I recently brought an unpackaged item to a package delivery service, and explained to the clerk that I didn’t seal it because of the return instructions. You see, I am one of those rule followers. I wanted them to know that I intended to bring them something all neatly arranged for them, but my first priority was following the rules - “take the unsealed the package to the store.” She looked at me and politely said, “Yeah, everyone misunderstands that,” sealed the box, and followed up with several complaints about other things in their software that everyone misunderstands. It was clear the creators of this software hadn’t tested their system to evaluate if their instructions actually resulted in the actions they wanted to see the store.
In that moment I realized that this is more common than not. I encounter someone complaining about their User Experience (UX) with software fairly often, even if it’s not articulated in those terms. There are bad UX decisions everywhere and they’re giving technology an eXtremely bad rap.

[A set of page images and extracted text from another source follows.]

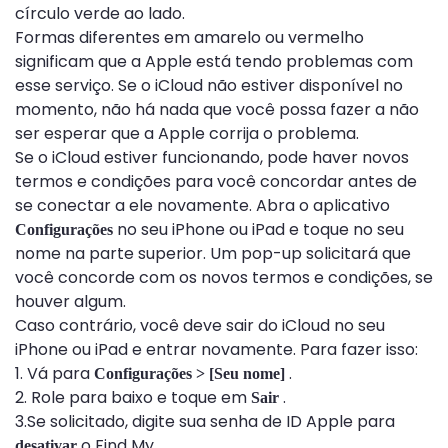
círculo verde ao lado.
Formas diferentes em amarelo ou vermelho
significam que a Apple está tendo problemas com
esse serviço. Se o iCloud não estiver disponível no
momento, não há nada que você possa fazer a não
ser esperar que a Apple corrija o problema.
Se o iCloud estiver funcionando, pode haver novos
termos e condições para você concordar antes de
se conectar a ele novamente. Abra o aplicativo
no seu iPhone ou iPad e toque no seu
Configurações
nome na parte superior. Um pop-up solicitará que
você concorde com os novos termos e condições, se
houver algum.
Caso contrário, você deve sair do iCloud no seu
iPhone ou iPad e entrar novamente. Para fazer isso:
1. Vá para
.
Configurações > [Seu nome]
2. Role para baixo e toque em
.
Sair
3.Se solicitado, digite sua senha de ID Apple para
o Find My.
desativar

The X in the U is paramount. The experience of the user is what will drive your software to success or leave users complaining (to rule followers like myself). UX is not new to the technology game, but the expectation that it be part of the software development practice is relatively new. This standard is great for users, because when a new app is being designed, it is pretty much guaranteed that the experience of the user will be a top design priority. A diligent UX designer will consider the user’s goals and make a clear path to accomplish them. If this is a packing and shipping site, let’s make it intuitive, understandable and accurate. This is a modest example, but it displays how a great portion of the design process is thoughtful planning and, of course, testing the flow with actual users to see if it pans out in the real world. After all, if you aren’t designing with the user in mind, what are you designing for?

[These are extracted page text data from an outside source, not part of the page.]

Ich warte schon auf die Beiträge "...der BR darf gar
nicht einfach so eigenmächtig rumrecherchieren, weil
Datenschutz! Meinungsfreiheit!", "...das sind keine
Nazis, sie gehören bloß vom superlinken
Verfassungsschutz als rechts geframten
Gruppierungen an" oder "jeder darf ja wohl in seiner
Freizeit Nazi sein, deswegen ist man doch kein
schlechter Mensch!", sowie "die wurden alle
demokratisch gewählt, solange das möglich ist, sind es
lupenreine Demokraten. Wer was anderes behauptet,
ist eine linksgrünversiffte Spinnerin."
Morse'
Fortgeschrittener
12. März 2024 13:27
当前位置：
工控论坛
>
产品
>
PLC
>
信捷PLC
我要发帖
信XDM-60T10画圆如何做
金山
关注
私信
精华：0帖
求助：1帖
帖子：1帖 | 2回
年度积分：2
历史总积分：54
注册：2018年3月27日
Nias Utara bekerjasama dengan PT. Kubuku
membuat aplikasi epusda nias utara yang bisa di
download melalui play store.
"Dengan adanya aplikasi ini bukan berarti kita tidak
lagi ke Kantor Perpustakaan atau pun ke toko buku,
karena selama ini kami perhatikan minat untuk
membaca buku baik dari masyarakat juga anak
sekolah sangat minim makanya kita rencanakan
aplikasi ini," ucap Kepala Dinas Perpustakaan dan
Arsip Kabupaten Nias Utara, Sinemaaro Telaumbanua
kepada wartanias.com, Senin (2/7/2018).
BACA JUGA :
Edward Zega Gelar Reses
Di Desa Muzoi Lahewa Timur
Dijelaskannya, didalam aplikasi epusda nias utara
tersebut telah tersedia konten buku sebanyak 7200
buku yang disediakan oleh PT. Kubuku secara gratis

The difference in UI design and UX design
At Binary Evolution, ‘Design’ encompasses both UI (user interface) and UX. They go hand-in-hand, but there are differences between the two. UI is more about the look, the aesthetics, and the function: a familiar hamburger button produces a menu that slides onto the screen from the right for example. UX, as the ‘experience’ part would suggest, is more about the user‘s journey through the application. How easy is it to make that next decision? Or with really good UX, a user doesn’t even notice that they needed to make about a decision.
We all can attest that there are still programs in the wild where this step (UX) wasn’t given the attention it deserves. My advice? No matter how small the project, before officially launching your software be sure to conduct user testing, even if it’s only a few users. This does not have to involve hiring a team to conduct the research (although, there are some great options for hiring this out). It can be as simple as watching a few people you know use the software, or a nice cross section of the people you expect to be using your software. Even if your application is already launched, it is never too late to go back in and evaluate. For DIY user testing, the key is to try to be an impartial observer. Just give the user a couple tasks and watch, listen and take notes. How are they navigating through the software, did they reach their intended destination easily or did they flounder aimlessly until the entire site was explored? After they‘ve completed the tasks you can also ask for feedback. Just remember that what users do is just as important as what they say (maybe more). Then you can take all the insights you gain and make your software better.
There are lots of articles that provide some great tips on how to conduct usability testing. Sometimes teams get caught up in all choices and the goal of making sure everyone is represented and end up skipping it all together. If I have learned anything, it is that just a simple test and a few users can help you avoid really simple UX mistakes that will be like nails on a chalkboard for thousands of users down the road! Don’t let the daunting/time consuming tasks make you skip testing altogether. Your next package delivery clerk will thank you.